KTX requires `uv` on `PATH` to create the managed runtime. Install `uv` with
your system package manager or the official installer before running Python-
backed KTX commands. KTX doesn't download `uv` automatically; run
`ktx dev runtime status` if runtime installation fails:
```bash
ktx dev runtime install --yes
ktx dev runtime status
ktx dev runtime start
ktx dev runtime stop
```
The release artifact manifest contains the public npm tarball and the bundled `kaelio-ktx`
runtime wheel. The `python/ktx-sl` and `python/ktx-daemon` directories remain
source packages for development, not public release artifacts.
## Use KTX with agents
KTX integrates with coding agents through CLI skills.

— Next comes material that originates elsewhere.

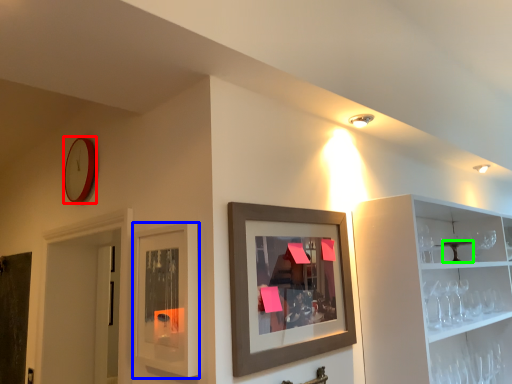 Question: Which object is positioned closest to clock (highlighted by a red box)? Select from cabinet (highlighted by a blue box) and table (highlighted by a green box).

Choices:
 (A) cabinet
 (B) table

Answer: (A)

The setup wizard
configures this automatically.
**CLI skills** — the agent calls `ktx` commands directly through a skill file
installed in your agent's config (e.g., `.claude/skills/ktx/SKILL.md`):
```bash
ktx sl query --measure orders.revenue --dimension orders.status --format sql
ktx wiki search "revenue definition"
ktx sl validate orders
```
Supported agents: Claude Code, Codex, Cursor, OpenCode, and any agent that
reads `.agents/` skills.
## Workspace packages
| Package | Purpose |
|---------|---------|
| `packages/cli` | CLI entry point |
| `packages/context` | Core context engine |
| `packages/llm` | LLM and embedding providers |
| `packages/connector-bigquery` | BigQuery scan connector |
| `packages/connector-clickhouse` | ClickHouse scan connector |
| `packages/connector-mysql` | MySQL scan connector |
| `packages/connector-postgres` | Postgres scan connector |
| `packages/connector-snowflake` | Snowflake scan connector |
| `packages/connector-sqlite` | SQLite scan connector |
| `packages/connector-sqlserver` | SQL Server scan connector |
| `python/ktx-sl` | Semantic-layer query planning |
| `python/ktx-daemon` | Portable compute service |
## Development
```bash
git clone https://github.com/kaelio/ktx.git
cd ktx
pnpm install
uv sync --all-groups
pnpm run build
pnpm run check
```
Use the development CLI for local testing:
```bash
pnpm run setup:dev
pnpm run link:dev
ktx-dev --help
```
### Debug LLM traces
KTX can capture local AI SDK DevTools traces for LLM calls that run through the
KTX provider. Enable it with an environment flag when running an LLM-backed
command:
```bash
KTX_AI_DEVTOOLS_ENABLED=true ktx ingest warehouse --project-dir "$PROJECT_DIR" --deep
```
Traces are written to `.devtools/generations.json` under the current working
directory. To inspect them, run:
```bash
pnpm dlx @ai-sdk/devtools
```
Then open `http://localhost:4983`. These traces are local-development-only and
store prompts, model outputs, tool arguments/results, and raw provider payloads
in plain text. Do not enable this in production or for sensitive runs.
The repository uses `pnpm` for TypeScript packages and `uv` for Python
packages. See [Contributing](docs-site/content/docs/community/contributing.mdx)
for full development setup, testing, and PR guidelines.
## License
KTX is licensed under the Apache License, Version 2.0. See `LICENSE`.